ACN responded to the Sisters’ urgent request by providing a grant to enable the well to be deepened so it reaches a new water source. During 2017’s dry season the well will be extended by another 30 metres to a new depth of more than 50 metres to ensure reaching enough water to supply the convent’s needs.
Sr Mwamini said: “We are committed to praying for the Church, but especially for those who need our prayers the most – the priests and the Christians persecuted because of their faith.” In a desperate plea to Aid to the Church in Need she described the crisis they were facing: “Our well that provided water has collapsed. We haven’t had a single drop since February 2016. Our convent is suffering from this situation.” She said: “Previously we did sell a few vegetables, this was to help the community be more self-sufficient and support unemployed mothers and their children including with their school fees.“ But now with this water shortage, we have no more vegetables and we are forced to buy them for the community.”
(One of the Carmelite nuns of the Convent of the Glorious St Joseph in Kinshasa standing next to the current water pump that has run dry © Aid to the Church in Need)
The lack of the water from the well made it difficult for the Sisters to bake Eucharistic bread and to maintain their small farm. Sr Mwamini said: “It was difficult [without water]… to prepare the unleavened bread for Communion and tend our small barn with pigs, our chicken coop, our rabbit hatch, our small vegetable garden and ourselves – it was disaster.” She added: “We didn’t know how we would survive. Since the well’s collapse we have used a small old hand pump which has already undergone several repairs.”

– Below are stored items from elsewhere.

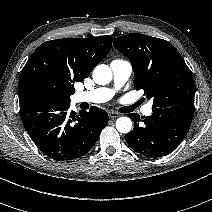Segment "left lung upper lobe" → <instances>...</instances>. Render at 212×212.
I'll list each match as a JSON object with an SVG mask.
<instances>
[{"instance_id":"5c2ea615","label":"left lung upper lobe","mask_w":212,"mask_h":212,"mask_svg":"<svg viewBox=\"0 0 212 212\" xmlns=\"http://www.w3.org/2000/svg\"><path fill=\"white\" fill-rule=\"evenodd\" d=\"M113 45L130 60L134 86L153 99L154 108L194 105L192 73L168 41L132 33L114 38Z\"/></svg>"}]
</instances>
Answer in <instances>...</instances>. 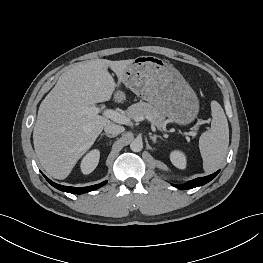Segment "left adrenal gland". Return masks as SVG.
<instances>
[{
  "instance_id": "a2214340",
  "label": "left adrenal gland",
  "mask_w": 263,
  "mask_h": 263,
  "mask_svg": "<svg viewBox=\"0 0 263 263\" xmlns=\"http://www.w3.org/2000/svg\"><path fill=\"white\" fill-rule=\"evenodd\" d=\"M157 138L161 139L162 141H165L162 138V136H160V135H156V134L152 135V134H150V139L153 141L154 144L157 142Z\"/></svg>"
}]
</instances>
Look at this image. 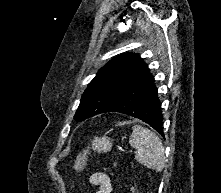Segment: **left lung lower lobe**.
Returning <instances> with one entry per match:
<instances>
[{
	"mask_svg": "<svg viewBox=\"0 0 221 193\" xmlns=\"http://www.w3.org/2000/svg\"><path fill=\"white\" fill-rule=\"evenodd\" d=\"M119 112L142 120L164 137L163 115L154 77L141 75L103 112Z\"/></svg>",
	"mask_w": 221,
	"mask_h": 193,
	"instance_id": "0a47b994",
	"label": "left lung lower lobe"
}]
</instances>
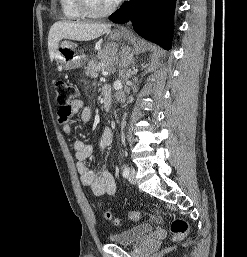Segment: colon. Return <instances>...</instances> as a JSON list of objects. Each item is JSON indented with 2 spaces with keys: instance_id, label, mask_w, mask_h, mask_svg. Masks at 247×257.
<instances>
[{
  "instance_id": "colon-1",
  "label": "colon",
  "mask_w": 247,
  "mask_h": 257,
  "mask_svg": "<svg viewBox=\"0 0 247 257\" xmlns=\"http://www.w3.org/2000/svg\"><path fill=\"white\" fill-rule=\"evenodd\" d=\"M55 90L56 103L62 111H66L78 96V90L76 87L64 81L57 82L55 85ZM103 215L106 220L113 221L116 225L120 223L119 219L114 218L110 211H105ZM139 218L140 214L138 212H131L128 216L130 222H137ZM170 230L174 240H182L189 232V224L186 220L177 217L172 219Z\"/></svg>"
}]
</instances>
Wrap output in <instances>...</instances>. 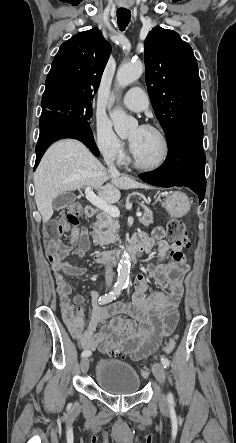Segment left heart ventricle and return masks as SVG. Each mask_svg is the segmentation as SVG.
Segmentation results:
<instances>
[{
  "label": "left heart ventricle",
  "mask_w": 236,
  "mask_h": 443,
  "mask_svg": "<svg viewBox=\"0 0 236 443\" xmlns=\"http://www.w3.org/2000/svg\"><path fill=\"white\" fill-rule=\"evenodd\" d=\"M130 140L136 141L133 150L138 159L146 164L156 163L162 156V143L153 131L146 128H134L129 134Z\"/></svg>",
  "instance_id": "1"
}]
</instances>
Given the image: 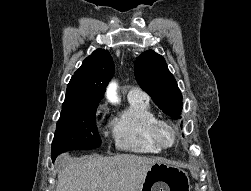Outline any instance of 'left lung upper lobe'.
Instances as JSON below:
<instances>
[{
    "mask_svg": "<svg viewBox=\"0 0 251 191\" xmlns=\"http://www.w3.org/2000/svg\"><path fill=\"white\" fill-rule=\"evenodd\" d=\"M134 74L139 86L165 114L181 118L182 95L163 56L153 50L143 52L134 63Z\"/></svg>",
    "mask_w": 251,
    "mask_h": 191,
    "instance_id": "obj_1",
    "label": "left lung upper lobe"
}]
</instances>
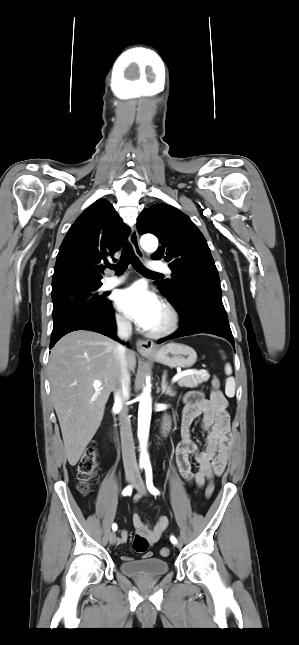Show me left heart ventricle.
I'll return each mask as SVG.
<instances>
[{
	"mask_svg": "<svg viewBox=\"0 0 299 645\" xmlns=\"http://www.w3.org/2000/svg\"><path fill=\"white\" fill-rule=\"evenodd\" d=\"M163 321H164V316H163V313L161 311V313H160L159 317L157 318L156 322L154 323V325L150 329H156V328L160 327L162 325Z\"/></svg>",
	"mask_w": 299,
	"mask_h": 645,
	"instance_id": "b2bd125f",
	"label": "left heart ventricle"
}]
</instances>
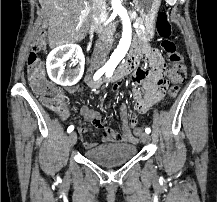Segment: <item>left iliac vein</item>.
<instances>
[{"mask_svg":"<svg viewBox=\"0 0 217 202\" xmlns=\"http://www.w3.org/2000/svg\"><path fill=\"white\" fill-rule=\"evenodd\" d=\"M140 138H141L142 142H144V143H149L150 139H151L150 135L146 134V133L141 134Z\"/></svg>","mask_w":217,"mask_h":202,"instance_id":"obj_1","label":"left iliac vein"}]
</instances>
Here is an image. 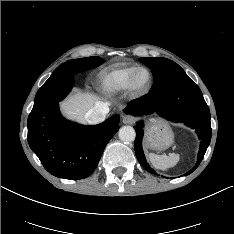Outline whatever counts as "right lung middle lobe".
Here are the masks:
<instances>
[{
	"mask_svg": "<svg viewBox=\"0 0 234 234\" xmlns=\"http://www.w3.org/2000/svg\"><path fill=\"white\" fill-rule=\"evenodd\" d=\"M101 63H102L101 58L97 56L68 60L67 62L57 67L55 71L69 72L75 75L79 72H83L92 69L94 67H97Z\"/></svg>",
	"mask_w": 234,
	"mask_h": 234,
	"instance_id": "obj_1",
	"label": "right lung middle lobe"
}]
</instances>
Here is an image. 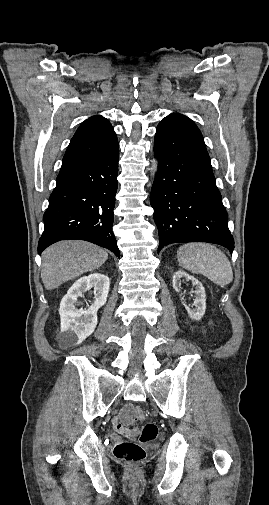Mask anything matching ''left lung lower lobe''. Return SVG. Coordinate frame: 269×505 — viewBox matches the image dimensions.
<instances>
[{"label": "left lung lower lobe", "mask_w": 269, "mask_h": 505, "mask_svg": "<svg viewBox=\"0 0 269 505\" xmlns=\"http://www.w3.org/2000/svg\"><path fill=\"white\" fill-rule=\"evenodd\" d=\"M159 157L150 196L159 249L171 243L209 242L234 249L227 212L216 186L204 139L188 117L172 113L159 123Z\"/></svg>", "instance_id": "0a47b994"}]
</instances>
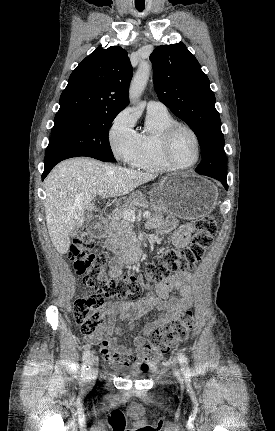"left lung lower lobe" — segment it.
<instances>
[{"label": "left lung lower lobe", "mask_w": 275, "mask_h": 431, "mask_svg": "<svg viewBox=\"0 0 275 431\" xmlns=\"http://www.w3.org/2000/svg\"><path fill=\"white\" fill-rule=\"evenodd\" d=\"M199 174L210 176L212 178H215V179L219 180L223 184V186L226 189H228V185H227V181H226L227 174H222V173H207V172H203V173H199Z\"/></svg>", "instance_id": "obj_1"}]
</instances>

The water shortage meant the convent had to stop the spiritual retreats they ran: “There were people who came to us for a time for healing or retreats, but due to the lack of drinking water we were obliged to tell them that it would be impossible for them to come and spend time in prayer with us.” But Sr Mwamini spoke with optimism: “the new well will ensure drinking water, our resource-generating activities and retreats as well as our needs for cleaning, domestic and hygiene needs.” Also benefitting will be “mothers without work who buy vegetables, chickens and pigs for re-sale to enable them to support the needs of their families.”
Fr Saverio Cannistrà, General Superior of the Discalced Carmelites, said: “We are thankful that this project ensures that these contemplative nuns can live in peace, that they not further disturbed by the lack of drinking water and so that they can continue to support the Church with their prayers.”

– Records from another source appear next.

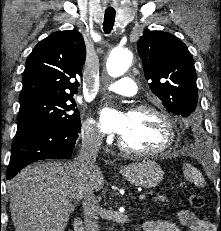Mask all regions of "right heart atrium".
<instances>
[{
	"mask_svg": "<svg viewBox=\"0 0 221 231\" xmlns=\"http://www.w3.org/2000/svg\"><path fill=\"white\" fill-rule=\"evenodd\" d=\"M81 136L85 142L95 145L99 144L102 138L101 134L95 126V123L92 120H86L82 124Z\"/></svg>",
	"mask_w": 221,
	"mask_h": 231,
	"instance_id": "obj_1",
	"label": "right heart atrium"
}]
</instances>
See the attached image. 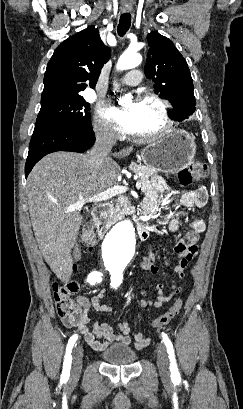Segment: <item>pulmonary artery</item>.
<instances>
[{
	"mask_svg": "<svg viewBox=\"0 0 243 409\" xmlns=\"http://www.w3.org/2000/svg\"><path fill=\"white\" fill-rule=\"evenodd\" d=\"M141 80V72L139 70L129 71L121 80L122 85L135 86Z\"/></svg>",
	"mask_w": 243,
	"mask_h": 409,
	"instance_id": "e3ab8cb5",
	"label": "pulmonary artery"
}]
</instances>
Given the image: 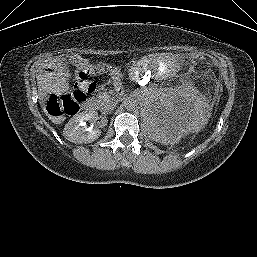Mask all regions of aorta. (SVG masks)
<instances>
[{
	"instance_id": "aorta-1",
	"label": "aorta",
	"mask_w": 257,
	"mask_h": 257,
	"mask_svg": "<svg viewBox=\"0 0 257 257\" xmlns=\"http://www.w3.org/2000/svg\"><path fill=\"white\" fill-rule=\"evenodd\" d=\"M125 108L128 111H134L137 108V103L133 99H129L125 102Z\"/></svg>"
}]
</instances>
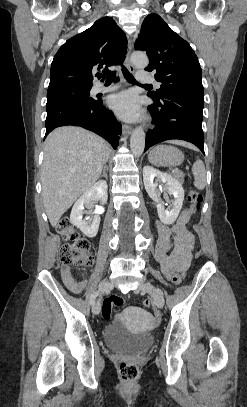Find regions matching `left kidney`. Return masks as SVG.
I'll return each mask as SVG.
<instances>
[{
	"label": "left kidney",
	"instance_id": "1",
	"mask_svg": "<svg viewBox=\"0 0 247 407\" xmlns=\"http://www.w3.org/2000/svg\"><path fill=\"white\" fill-rule=\"evenodd\" d=\"M154 178H156V182H154ZM143 181L149 197L157 203L158 216L161 222L168 225L173 224L182 209L184 201V189L182 184L171 175L163 173L151 166H145L143 168ZM158 183L162 185L165 184L168 193L174 196L171 210L165 209L161 200L158 198Z\"/></svg>",
	"mask_w": 247,
	"mask_h": 407
}]
</instances>
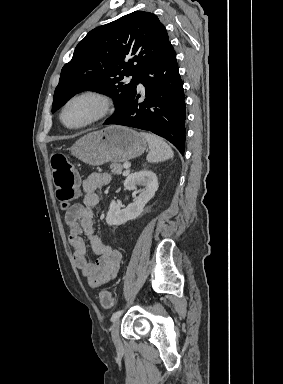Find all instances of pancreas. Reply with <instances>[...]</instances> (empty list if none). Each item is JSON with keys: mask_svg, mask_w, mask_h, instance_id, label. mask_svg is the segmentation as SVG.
Wrapping results in <instances>:
<instances>
[{"mask_svg": "<svg viewBox=\"0 0 283 384\" xmlns=\"http://www.w3.org/2000/svg\"><path fill=\"white\" fill-rule=\"evenodd\" d=\"M112 174H122L123 166L121 164H110Z\"/></svg>", "mask_w": 283, "mask_h": 384, "instance_id": "pancreas-1", "label": "pancreas"}]
</instances>
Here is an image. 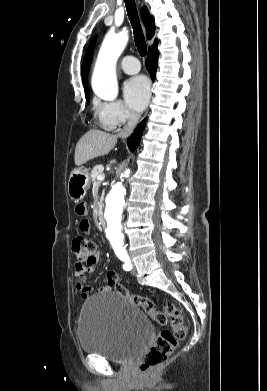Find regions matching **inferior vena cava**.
Returning <instances> with one entry per match:
<instances>
[{
	"label": "inferior vena cava",
	"mask_w": 267,
	"mask_h": 391,
	"mask_svg": "<svg viewBox=\"0 0 267 391\" xmlns=\"http://www.w3.org/2000/svg\"><path fill=\"white\" fill-rule=\"evenodd\" d=\"M139 119V114L135 112H129L127 115V124L118 133V137L127 138L133 131Z\"/></svg>",
	"instance_id": "602c4592"
}]
</instances>
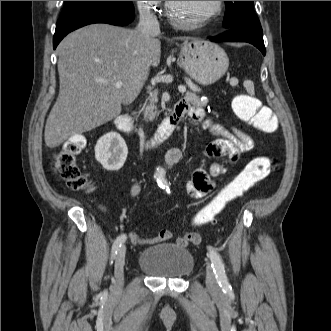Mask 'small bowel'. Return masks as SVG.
<instances>
[{"mask_svg": "<svg viewBox=\"0 0 331 331\" xmlns=\"http://www.w3.org/2000/svg\"><path fill=\"white\" fill-rule=\"evenodd\" d=\"M184 115H188L198 129H207L212 132L217 138L210 142L205 148V155L208 158L227 157L230 165H236L241 156L252 149L253 140L245 133L237 129L227 130L224 127L214 124L210 120L205 119L204 110L198 106L191 105L183 100L177 105ZM183 157V152L179 148H171L165 155V162L169 168L176 165ZM228 173V168L219 162H214L208 170L198 168L193 172L190 180L186 183L187 192L194 198L206 197L215 187L213 179L220 178ZM141 187L135 183L130 194L132 197L140 193ZM171 238L169 231H161L152 239H143L135 233L130 234V241L133 245L144 243H159L168 241ZM178 244L186 246L188 242L178 240Z\"/></svg>", "mask_w": 331, "mask_h": 331, "instance_id": "small-bowel-1", "label": "small bowel"}]
</instances>
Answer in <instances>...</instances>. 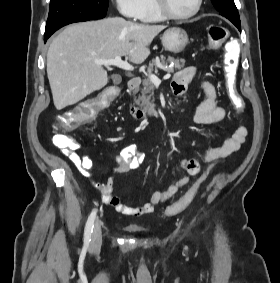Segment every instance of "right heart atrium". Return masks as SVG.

Thanking ACN benefactors for their support Sr Mwamini said: “May the Lord bless you and fill you with abundant grace… this kind assistance that you give us enables us to achieve a drilled well.” Speaking on behalf of the 12 Sisters, whose ages vary between 32 and 81 years old, she added: “We are touched by your care that you have shown to our suffering and by your willingness to do all that you have done to help us. May God bless you.”
(Discalced Carmelite Sisters, the Glorious St Joseph Convent in Kinshasa, a community of 12 ranging in age from 32 to 81 years © Aid to the Church in Need/ Jaco Klamer)
Directly under the Holy See, Aid to the Church in Need supports the faithful wherever they are persecuted, oppressed or in pastoral need. ACN is a Catholic charity – helping to bring Christ to the world through prayer, information and action.
The charity undertakes thousands of projects every year including providing transport for clergy and lay Church workers, construction of church buildings, funding for priests and nuns and help to train seminarians. Since the initiative’s launch in 1979, Aid to the Church in Need’s Child’s Bible – God Speaks to his Children has been translated into 172 languages and 50 million copies have been distributed all over the world.